> _ACTION ITEM_
Everything in the records except the pictures needs to be printed again exactly.
+ + + +
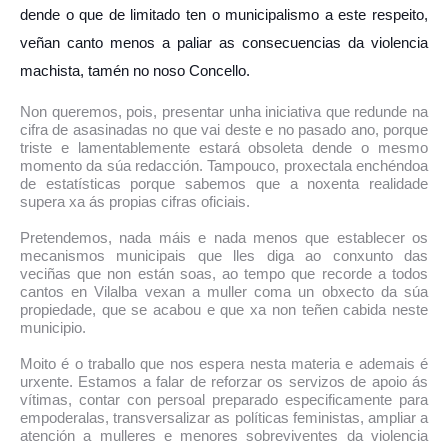
dende o que de limitado ten o municipalismo a este respeito,
veñan canto menos a paliar as consecuencias da violencia
machista, tamén no noso Concello.
Non queremos, pois, presentar unha iniciativa que redunde na
cifra de asasinadas no que vai deste e no pasado ano, porque
triste e lamentablemente estará obsoleta dende o mesmo
momento da súa redacción.
Tampouco, proxectala enchéndoa
de estatísticas porque sabemos que a noxenta realidade
supera xa ás propias cifras oficiais.
Pretendemos, nada máis e nada menos que establecer os
mecanismos municipais que lles diga ao conxunto das
veciñas que non están soas, ao tempo que recorde a todos
cantos en Vilalba vexan a muller coma un obxecto da súa
propiedade, que se acabou e que xa non teñen cabida neste
municipio.
Moito é o traballo que nos espera nesta materia e ademais é
urxente. Estamos a falar de reforzar os servizos de apoio ás
vítimas, contar con persoal preparado especificamente para
empoderalas, transversalizar as políticas feministas, ampliar a
atención a mulleres e menores sobreviventes da violencia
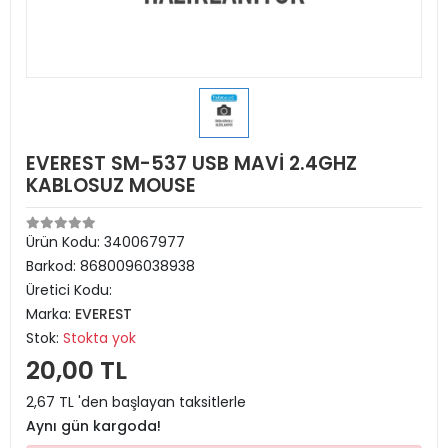
EVEREST SM-537 USB MAVİ 2.4GHZ
KABLOSUZ MOUSE
Ürün Kodu:
340067977
Barkod:
8680096038938
Üretici Kodu:
Marka:
EVEREST
Stok:
Stokta yok
20,00 TL
2,67 TL 'den başlayan taksitlerle
Aynı gün kargoda!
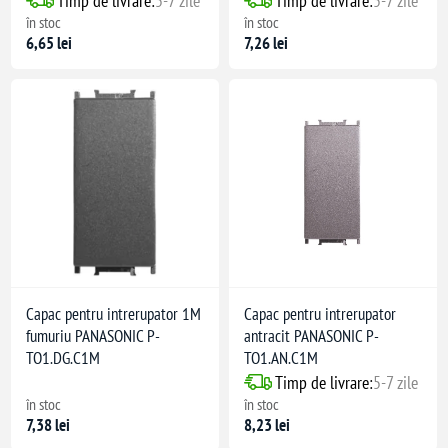
Timp de livrare:
5-7 zile
Timp de livrare:
5-7 zile
în stoc
în stoc
6,65 lei
7,26 lei
Capac pentru intrerupator 1M
Capac pentru intrerupator
fumuriu PANASONIC P-
antracit PANASONIC P-
TO1.DG.C1M
TO1.AN.C1M
Timp de livrare:
5-7 zile
în stoc
în stoc
7,38 lei
8,23 lei
na) GF30: buton de eliberare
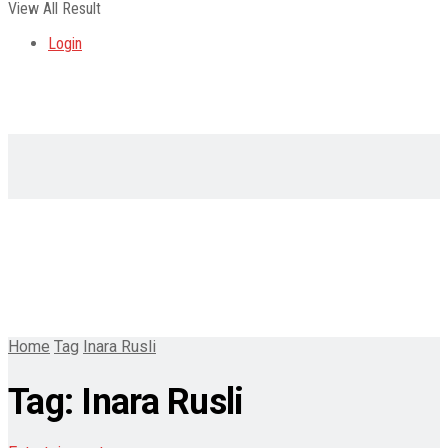
View All Result
Login
Home
Tag
Inara Rusli
Tag:
Inara Rusli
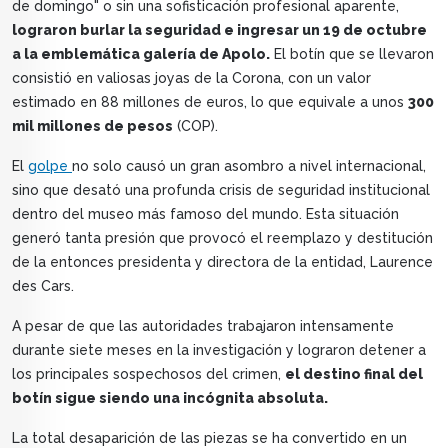
de domingo" o sin una sofisticación profesional aparente,
lograron burlar la seguridad e ingresar un 19 de octubre
a la emblemática galería de Apolo.
El botín que se llevaron
consistió en valiosas joyas de la Corona, con un valor
estimado en 88 millones de euros, lo que equivale a unos
300
mil millones de pesos
(COP).
El
golpe
no solo causó un gran asombro a nivel internacional,
sino que desató una profunda crisis de seguridad institucional
dentro del museo más famoso del mundo. Esta situación
generó tanta presión que provocó el reemplazo y destitución
de la entonces presidenta y directora de la entidad, Laurence
des Cars.
A pesar de que las autoridades trabajaron intensamente
durante siete meses en la investigación y lograron detener a
los principales sospechosos del crimen,
el destino final del
botín sigue siendo una incógnita absoluta.
La total desaparición de las piezas se ha convertido en un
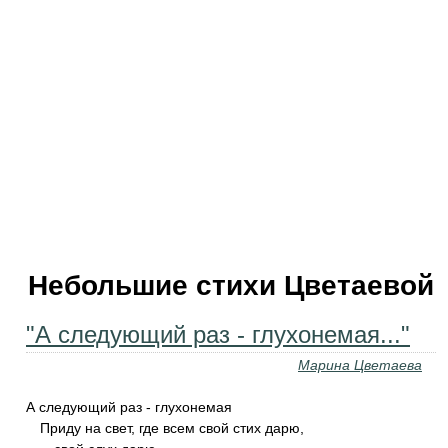
Небольшие стихи Цветаевой
"А следующий раз - глухонемая..."
Марина Цветаева
А следующий раз - глухонемая
Приду на свет, где всем свой стих дарю,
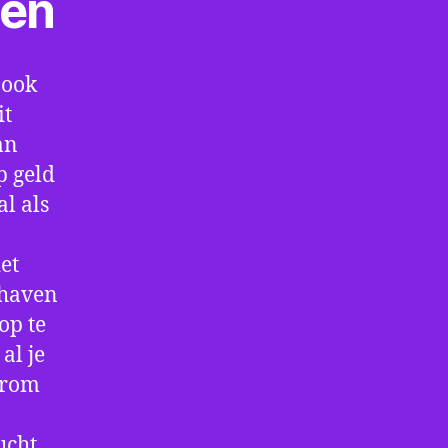
ten
 ook
it
an
p geld
al als
et
thaven
op te
al je
arom
ucht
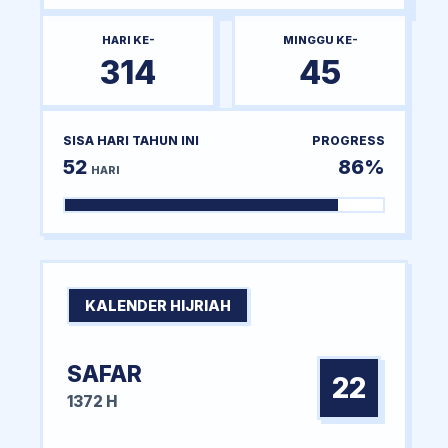
HARI KE-
MINGGU KE-
314
45
SISA HARI TAHUN INI
PROGRESS
52
86%
HARI
KALENDER HIJRIAH
SAFAR
22
1372 H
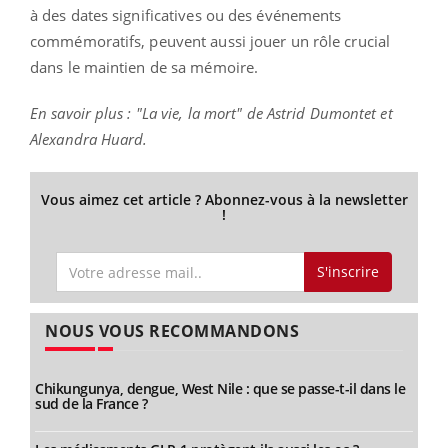
à des dates significatives ou des événements
commémoratifs, peuvent aussi jouer un rôle crucial
dans le maintien de sa mémoire.
En savoir plus : "La vie, la mort" de Astrid Dumontet et
Alexandra Huard.
Vous aimez cet article ? Abonnez-vous à la newsletter
!
S'inscrire
NOUS VOUS RECOMMANDONS
Chikungunya, dengue, West Nile : que se passe-t-il dans le
sud de la France ?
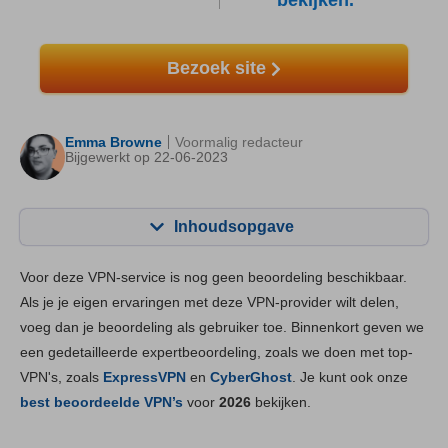
bekijken.
Bezoek site
Emma Browne
Voormalig redacteur
Bijgewerkt op 22-06-2023
Inhoudsopgave
Inhoudsopgave:
Onze Score:
Voor deze VPN-service is nog geen beoordeling beschikbaar.
Belangrijkste functies
8.3
Als je je eigen ervaringen met deze VPN-provider wilt delen,
voeg dan je beoordeling als gebruiker toe. Binnenkort geven we
Installatie en apps
8.9
een gedetailleerde expertbeoordeling, zoals we doen met top-
Prijs
6.0
VPN's, zoals
ExpressVPN
en
CyberGhost
. Je kunt ook onze
Betrouwbaarheid & Ondersteuning
8.5
best beoordeelde VPN’s
voor
2026
bekijken.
+ + + +
> _TASK OUTPUT_
dende o que de limitado ten o municipalismo a este respeito,
veñan canto menos a paliar as consecuencias da violencia
machista, tamén no noso Concello.
Non queremos, pois, presentar unha iniciativa que redunde na
cifra de asasinadas no que vai deste e no pasado ano, porque
triste e lamentablemente estará obsoleta dende o mesmo
momento da súa redacción.
Tampouco, proxectala enchéndoa
de estatísticas porque sabemos que a noxenta realidade
supera xa ás propias cifras oficiais.
Pretendemos, nada máis e nada menos que establecer os
mecanismos municipais que lles diga ao conxunto das
veciñas que non están soas, ao tempo que recorde a todos
cantos en Vilalba vexan a muller coma un obxecto da súa
propiedade, que se acabou e que xa non teñen cabida neste
municipio.
Moito é o traballo que nos espera nesta materia e ademais é
urxente. Estamos a falar de reforzar os servizos de apoio ás
vítimas, contar con persoal preparado especificamente para
empoderalas, transversalizar as políticas feministas, ampliar a
atención a mulleres e menores sobreviventes da violencia
EVEREST SM-537 USB MAVİ 2.4GHZ
KABLOSUZ MOUSE
Ürün Kodu:
340067977
Barkod:
8680096038938
Üretici Kodu:
Marka:
EVEREST
Stok:
Stokta yok
20,00 TL
2,67 TL 'den başlayan taksitlerle
Aynı gün kargoda!
Timp de livrare:
5-7 zile
Timp de livrare:
5-7 zile
în stoc
în stoc
6,65 lei
7,26 lei
Capac pentru intrerupator 1M
Capac pentru intrerupator
fumuriu PANASONIC P-
antracit PANASONIC P-
TO1.DG.C1M
TO1.AN.C1M
Timp de livrare:
5-7 zile
în stoc
în stoc
7,38 lei
8,23 lei
na) GF30: buton de eliberare
View All Result
Login
Home
Tag
Inara Rusli
Tag:
Inara Rusli
de domingo" o sin una sofisticación profesional aparente,
lograron burlar la seguridad e ingresar un 19 de octubre
a la emblemática galería de Apolo.
El botín que se llevaron
consistió en valiosas joyas de la Corona, con un valor
estimado en 88 millones de euros, lo que equivale a unos
300
mil millones de pesos
(COP).
El
golpe
no solo causó un gran asombro a nivel internacional,
sino que desató una profunda crisis de seguridad institucional
dentro del museo más famoso del mundo. Esta situación
generó tanta presión que provocó el reemplazo y destitución
de la entonces presidenta y directora de la entidad, Laurence
des Cars.
A pesar de que las autoridades trabajaron intensamente
durante siete meses en la investigación y lograron detener a
los principales sospechosos del crimen,
el destino final del
botín sigue siendo una incógnita absoluta.
La total desaparición de las piezas se ha convertido en un
Небольшие стихи Цветаевой
"А следующий раз - глухонемая..."
Марина Цветаева
А следующий раз - глухонемая
Приду на свет, где всем свой стих дарю,
ten
 ook
it
an
p geld
al als
et
thaven
op te
al je
arom
ucht
HARI KE-
MINGGU KE-
314
45
SISA HARI TAHUN INI
PROGRESS
52
86%
HARI
KALENDER HIJRIAH
SAFAR
22
1372 H
à des dates significatives ou des événements
commémoratifs, peuvent aussi jouer un rôle crucial
dans le maintien de sa mémoire.
En savoir plus : "La vie, la mort" de Astrid Dumontet et
Alexandra Huard.
Vous aimez cet article ? Abonnez-vous à la newsletter
!
S'inscrire
NOUS VOUS RECOMMANDONS
Chikungunya, dengue, West Nile : que se passe-t-il dans le
sud de la France ?
bekijken.
Bezoek site
Emma Browne
Voormalig redacteur
Bijgewerkt op 22-06-2023
Inhoudsopgave
Inhoudsopgave:
Onze Score:
Voor deze VPN-service is nog geen beoordeling beschikbaar.
Belangrijkste functies
8.3
Als je je eigen ervaringen met deze VPN-provider wilt delen,
voeg dan je beoordeling als gebruiker toe. Binnenkort geven we
Installatie en apps
8.9
een gedetailleerde expertbeoordeling, zoals we doen met top-
Prijs
6.0
VPN's, zoals
ExpressVPN
en
CyberGhost
. Je kunt ook onze
Betrouwbaarheid & Ondersteuning
8.5
best beoordeelde VPN’s
voor
2026
bekijken.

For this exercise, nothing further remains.